— REQUIREMENT —
Your job is to return every line in the data holding the string "each".

[EXCERPTED RECORDS — start]

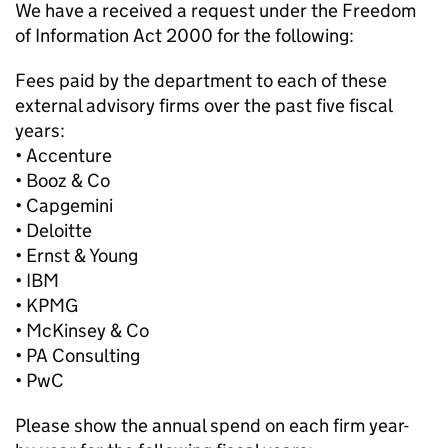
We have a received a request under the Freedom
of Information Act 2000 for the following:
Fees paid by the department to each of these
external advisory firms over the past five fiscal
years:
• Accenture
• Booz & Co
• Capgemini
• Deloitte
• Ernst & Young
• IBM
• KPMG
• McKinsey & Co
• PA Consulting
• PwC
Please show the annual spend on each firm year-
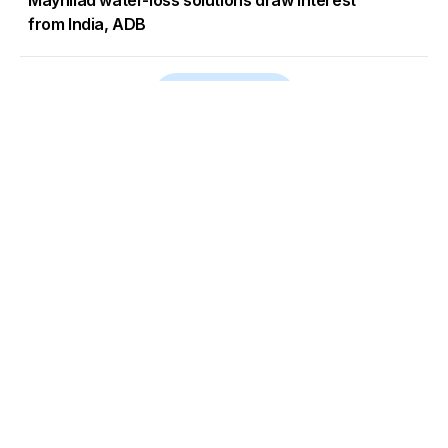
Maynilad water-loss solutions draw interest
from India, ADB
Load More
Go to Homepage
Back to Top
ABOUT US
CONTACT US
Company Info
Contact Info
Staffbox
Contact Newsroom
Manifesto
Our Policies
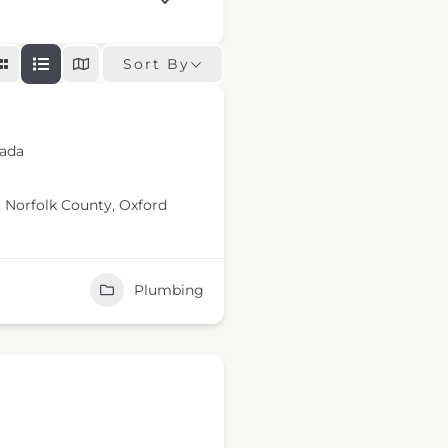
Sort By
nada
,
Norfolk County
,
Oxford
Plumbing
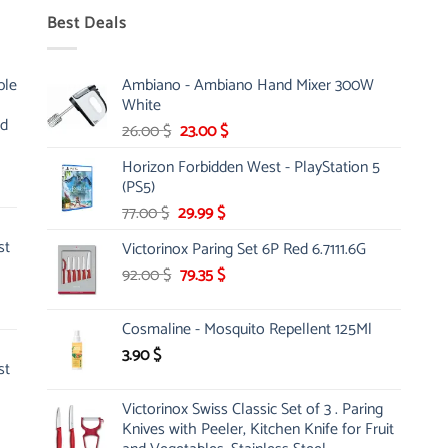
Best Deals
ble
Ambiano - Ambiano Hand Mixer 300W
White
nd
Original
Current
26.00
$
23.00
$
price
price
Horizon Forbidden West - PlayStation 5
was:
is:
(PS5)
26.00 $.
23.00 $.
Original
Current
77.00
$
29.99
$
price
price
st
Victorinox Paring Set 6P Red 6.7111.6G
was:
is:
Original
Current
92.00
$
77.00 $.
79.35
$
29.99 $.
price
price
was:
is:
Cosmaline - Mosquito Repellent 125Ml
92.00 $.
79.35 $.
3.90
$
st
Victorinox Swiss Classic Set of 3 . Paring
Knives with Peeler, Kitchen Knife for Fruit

[EXCERPTED RECORDS — finish]

— RESULT OF THIS TASK —
Fees paid by the department to each of these
Please show the annual spend on each firm year-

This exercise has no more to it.